What the task asks. Nothing but the images should be left out when the entries are restated word for word.

(Saved entries)
++++++++++

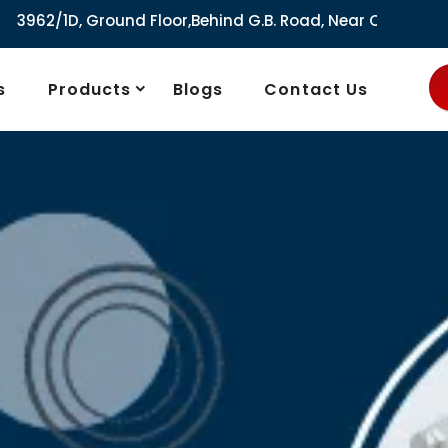
round Floor,Behind G.B. Road, Near City Market, Ajmeri Gate
s
Products
Blogs
Contact Us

++++++++++

Task result.
round Floor,Behind G.B. Road, Near City Market, Ajmeri Gate
s
Products
Blogs
Contact Us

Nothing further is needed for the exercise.